Tuesday, May 09, 2006

Where Are The Poor?


Written by: Denis Murphy (He works with the Urban Poor Associates.)
Posted at:
Inquirer
May 06, 2006, 01:35am
Published on: Page A13, May 6, 2006 issue of the Philippine Daily Inquirer

MANY have noticed the poor are not attending the present political discussions and rallies. This is not good, they believe, because without the poor the rallies are weak. But why are the poor absent? Some civil society leaders say the poor have first to be educated on the pros and cons of the issues and then they'll come. Others fear the poor may have completely different priorities, or have lost faith in all the current leaders.

In an attempt to find the beginnings of an answer, I attended an urban poor people's workshop on the Charter change initiative. Chito Gascon, former undersecretary of the Department of Education, was the main speaker. The first people I talked with were two young mothers from Daang-Tubo, Quezon City: Lisa Elinida, 24, married with three children and Melanie Juntilo, 19, married with two children. Each nursed a baby as we talked.

After some introductions, I asked them what Charter change was. They thought a while, then Lisa said, "A dance?" Later she said Charter change was a program of the President for jobs.

Their husbands are unemployed. They survive by borrowing food and money from their neighbors and by scavenging when they can for plastics and metals. I asked about food: for example, what they ate at night. They said they often have no food at night, so they drink water and try to sleep. These are the exact words told me just a few days earlier by a woman in the government relocation center in Cabuyao, Laguna. The two women buy bread when they can, and if they have P2 they buy Dimples (a fish-flavored cracker, a junk food).

The two babies looked malnourished. A medical person with me said one of the babies should be twice its weight. They are nice-looking babies, but very frail and they don't move around or move as quickly as well-fed children. Melanie's baby has a sore near his eye. The medical person asked her what it was, and was told "chicken pox." "No money for a doctor," Lisa explains.

Melanie also lacks a place to sleep. She, her husband and her two children sleep outside on some chairs. There was a certain sadness in the babies' faces, I thought, and they're not yet one year old.

"What do you want the government to do?" I asked.

"Give us jobs so we can eat."

Charter change, it seems, is not a concern for the poor. Their concern for jobs and food dominates their lives like the blazing sun dominates our summer days.

"Does God want people to be hungry?" I asked.

"No, it's the bad leaders who are corrupt and steal, not God. We believe in God. It's bad leaders."

Seventy-five percent of urban poor will answer this way. They know more about God's ways than they do of Charter change. They feel, despite their problems, that they are better off than they would be in their home provinces in the Bicol region and in Leyte province. "There," Lisa explained, "if you don't have money or fish, you do not eat. No one can share with you, because everyone is poor. In Manila, you can borrow and you can scavenge."

"Are you happy with life?"

"Mahirap-masaya", Melanie says.

"Masaya na masaya", Lisa says with conviction.

I think that if I can understand this attitude in the face of dire poverty, I can understand the poor.

I interviewed Maricris Yamasirap, 20, single and unemployed. She lost her job as a security guard. She lives by herself. "I borrow from my friends to buy bread. That's all I eat. Look at me, I used to be mataba [stout]. Now I'm so thin. Look at me." She holds up her arm, which is as thin as a child's.

"What do you want our government to do?" I asked.

"We want GMA [Gloria Macapagal-Arroyo] out. We're hungry."

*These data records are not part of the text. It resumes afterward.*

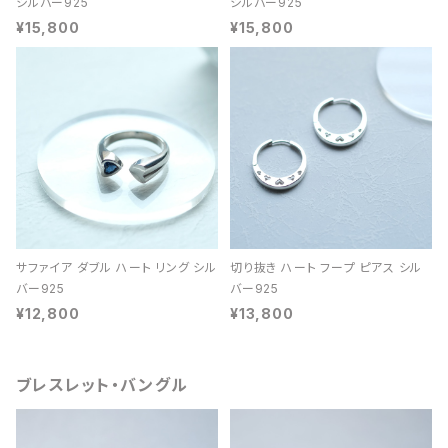
シルバー925
シルバー925
¥15,800
¥15,800
サファイア ダブル ハート リング シル
切り抜き ハート フープ ピアス シル
バー925
バー925
¥12,800
¥13,800
ブレスレット・バングル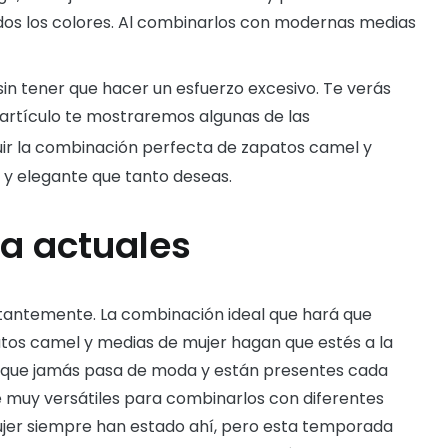
dos los colores. Al combinarlos con modernas medias
sin tener que hacer un esfuerzo excesivo. Te verás
 artículo te mostraremos algunas de las
ir la combinación perfecta de zapatos camel y
 y elegante que tanto deseas.
a actuales
antemente. La combinación ideal que hará que
tos camel y medias de mujer hagan que estés a la
a que jamás pasa de moda y están presentes cada
ce muy versátiles para combinarlos con diferentes
mujer siempre han estado ahí, pero esta temporada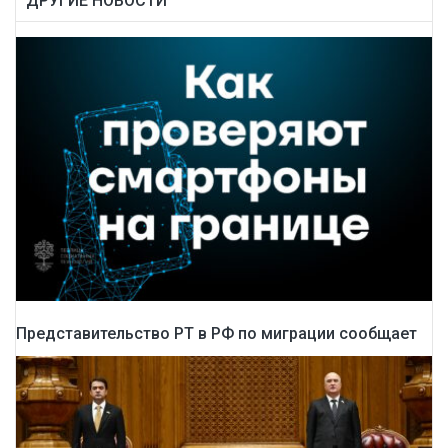
ДРУГИЕ НОВОСТИ
Представительство РТ в РФ по миграции сообщает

Antonia Bolani, an older woman, who has listened to Maricris, says her husband doesn't work, but they have two sons working who help. "We're lucky, I guess, listening to the other people here like Maricris. I eat fish sometimes and meat once a month."

The women and the community organizers who work in their areas say the women I interviewed are typical of very many, maybe half of all the members of their communities. There are some urban poor who know the issues and care about Cha-cha, but they are the exception. The great majority, if not exactly as poor as the women interviewed, are concerned with jobs and food. Even land problems take second place unless there's an actual eviction. Can we blame them?

It's not poor people alone. Later in the day, on Radio Veritas, I heard Josua Mata of the Alliance of Progressive Labor say almost the same thing about workers: "Workers are interested in jobs and their rights, not in Cha-cha."

It is not accurate to say the poor or the workers are ignorant and need education about Charter change or snap elections. It seems rather, as can be seen from the interviews above, that they have totally different priorities and need help first in pursuing their own priority goals. They will, they said, join rallies for food and jobs. If such rallies find some success, perhaps they'll join other rallies.

"The hungry he has filled with good things; the rich he has sent away empty." (Lk 2:53).